Actual vs. Expectations MMHE Holdings’ (MHB) 2Q14 core net profit of RM35.4m led to core 1H14 net profit of RM70.1m. This is below both our (RM212.4m) and consensus (RM226.9m) full-year estimates at 33.0% and 30.9%, respectively. Our core net profit excludes RM14.3m tax incentive credit and c.RM10m one-off Mandatory Separation Scheme (MSS) expenses that hit MMHE in 2Q14.

 The lower-than-expected performance is mainly due to: (i) higher-than-expected costs that are considered VOs for projects that recently sailed away (i.e. Tapis-R and Kebabangan) and (ii) slower-than-expected income recognition from the Malikai project which was expected to come in this quarter.

Dividends  No dividend was declared as expected.

Key Results Highlights QoQ, despite a jump in revenue by 46.1%, core operating profits (c. RM33.2m should we exclude the one-off RM10m VSS costs) tanked mainly due to higher-than-expected costs from projects that recently sailed away (i.e. Tapis EOR and Kebabangan).

 YoY, the core net profit contracted by 28.6% largely due to lack of profitable contributing projects. In 2Q14, both the Malikai (30% project completion) and SK316 (13% project completion) contributions have yet to kick start and although the Malikai project has reached MMHE’s profit-recognition completion threshold of 25%; we understand the project will now be recognised utilising a new conservative method which is applied to projects that are off EPCIC in nature.

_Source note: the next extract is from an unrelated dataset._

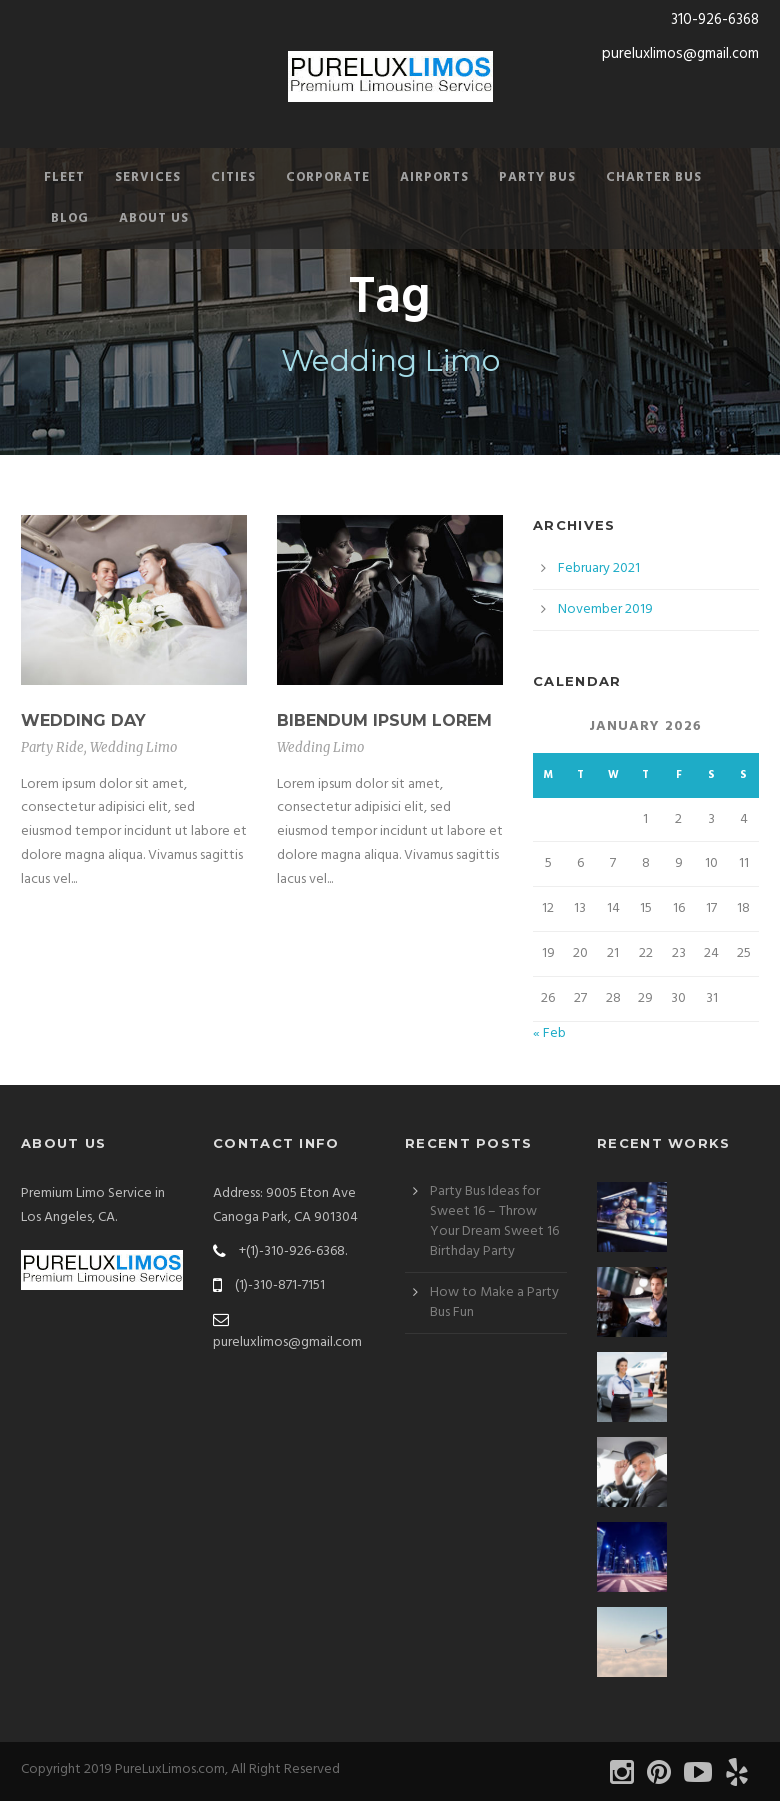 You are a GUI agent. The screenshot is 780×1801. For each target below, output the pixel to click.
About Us (154, 218)
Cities (233, 177)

Outlook  Management guides that it will be utilising a more conservative profit recognition method (“square method after threshold completion’) to reflect the ‘riskiness’ of material lump sum projects (which include Malikai and SK316). The method sees the majority of profit margins at the tail-end of the project (versus a general increasing profit margin over the lifetime), hence essentially it implies that profits on such projects are backloaded.

 Orderbook currently stands at RM1.8b with the Malikai and SK316 projects being the largest contributors. Tender book stays at RM4-5b, but we note that contracts win target seem to have dwindled to RM1.5b in FY14 (versus RM2b previously).

However, that is unsurprising as we had mentioned in our 3Q14 strategy that fabrication contract awards could be backloaded to the year-end.

 Outlook for margins seems similarly weak, given the heightened domestic competition (we note that global players have been gaining traction in large job wins; whilst there are a number of smaller fabrication players that want a cut of the contract pie).

Change to Forecasts   We trim our FY14 net profits by 22.8% as we shift most of the profit recognition for Malikai and SK316 to FY15.

 For FY15 we have trimmed our net profits by 10.1%. Despite a spill-over of profit recognition from FY14, (i) delay revenue recognition for newer projects given fabrication awards still seem to be slow and the profit recognition for material projects seem to be backloaded; and (ii) lower our EBIT margin assumptions to 5.5% (from 6.5%) for the offshore division given guidance of more competition moving ahead and the backloading in profits

Rating Maintain UNDERPERFORM

Valuation  Our TP is now down to RM3.24 (from RM3.60) based on an unchanged PER of 18x on FY15 EPS.

Risks to Our Call (i) higher-than-expected project wins; (ii) better-than expected margins, and (iii) acceleration in project executions.